AW: [ RadSafe ] Sv (and rems) are NOT restricted to stochastic effects

Rainer.Facius at dlr.de Rainer.Facius at dlr.de
Thu Nov 30 12:27:59 CST 2006


Douglas,

the quality/radiation weighting factor is a consensus interpretation by committees such as ICRP of RBE-max values for radiobiological data relevant for carcinogenesis ONLY such as mutation induction, malignant transformation, chromosome aberrations, tumor induction in mammalian cells or whole animals. RBE-max is the estimate of the dose dependent RBE(D) for low doses, formally RBE-max=lim(RBE(D) for D à 0). 

Cell survival data are irrelevant for the quality factor. 
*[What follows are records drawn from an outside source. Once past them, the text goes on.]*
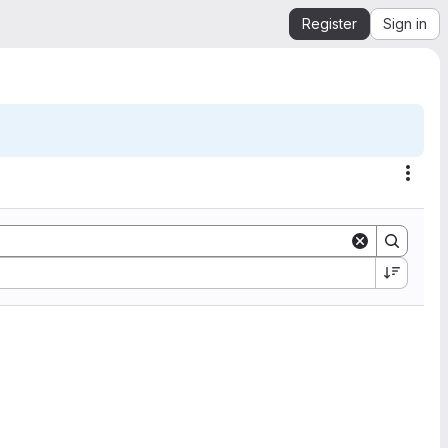
Register
Sign in
Acti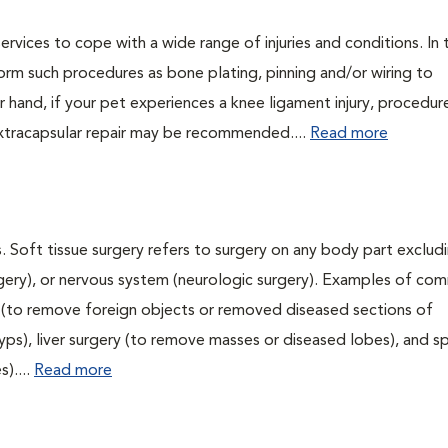
ervices to cope with a wide range of injuries and conditions. In 
orm such procedures as bone plating, pinning and/or wiring to
 hand, if your pet experiences a knee ligament injury, procedur
xtracapsular repair may be recommended....
Read more
. Soft tissue surgery refers to surgery on any body part excludi
urgery), or nervous system (neurologic surgery). Examples of c
ry (to remove foreign objects or removed diseased sections of
yps), liver surgery (to remove masses or diseased lobes), and s
)....
Read more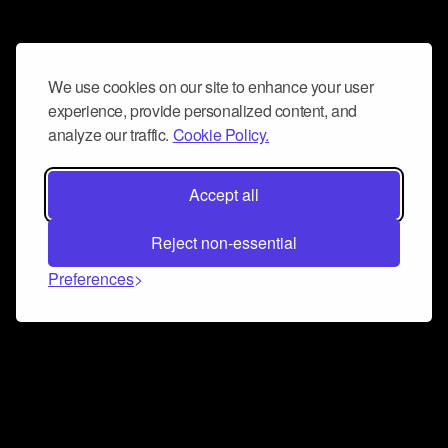
We use cookies on our site to enhance your user
experience, provide personalized content, and
analyze our traffic.
Cookie Policy.
Accept all
Reject non-essential
Preferences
I remember presenting during a congress experimental RBE values for cell killing by individual cosmic rays in the order of several hundreds and commented in my talk that this might imply that quality factors when applied to astronaut radiation protection might underestimate their risk. In the open discussion after my presentation Warren Sinclair, then (25 years ago) president of the ICRP and Michael Fry (NCRP) somewhat quizzically asked me whether I really did not know that such data as mine were irrelevant for quality factors. That was the hard way for me to learn this distinction.

Regards, Rainer
 
Dr. Rainer Facius
German Aerospace Center
Institute of Aerospace Medicine
Linder Hoehe
51147 Koeln
GERMANY
Voice: +49 2203 601 3147 or 3150
FAX:   +49 2203 61970

-----Ursprüngliche Nachricht-----
Von: radsafe-bounces at radlab.nl [mailto:radsafe-bounces at radlab.nl] Im Auftrag von Douglas Simpkin
Gesendet: Mittwoch, 29. November 2006 19:22
An: radsafe at radlab.nl
Betreff: [ RadSafe ] Sv (and rems) are NOT restricted to stochastic effects

Perhaps it's the neurons misfiring, but I'm confused.

In the discussion of the past couple of weeks on the Po-210 poisoning, a number of folks have indicated that the Quality Factor
(QF) or radiation weighting factor for alphas should not be considered when stating the magnitude of deterministic effects. 
Rather, they presume the QF is restricted to describing stochastic effects.

This is absolutely wrong.

The QF is based on radiobiological experiments of cell killing effects, and you can't get much more deterministic than that! The QF for alphas is 20 because the alphas dump so much more energy across the cell nucleus, and therefore cause that much more deterministic biological damage compared to sparsely ionizing x rays.

Indeed, the effective dose, or effective dose equivalent, (also confusingly in Sv or rem) is defined only for stochastic effects. But that's not the concern here.

My rough estimate of 0.12 ug = 0.53 mCi (the amount of Po-210 stated by that great repository of societal wisdom, Wikipedia, as lethal) uniformly spread through the liver yields a liver dose in the 1000-2000 rad range, or 20,000 to 40,000 rem to the liver.

Enough to mess up anyone's day.

Doug
ps. And no, I'm not apologizing for non-SI units!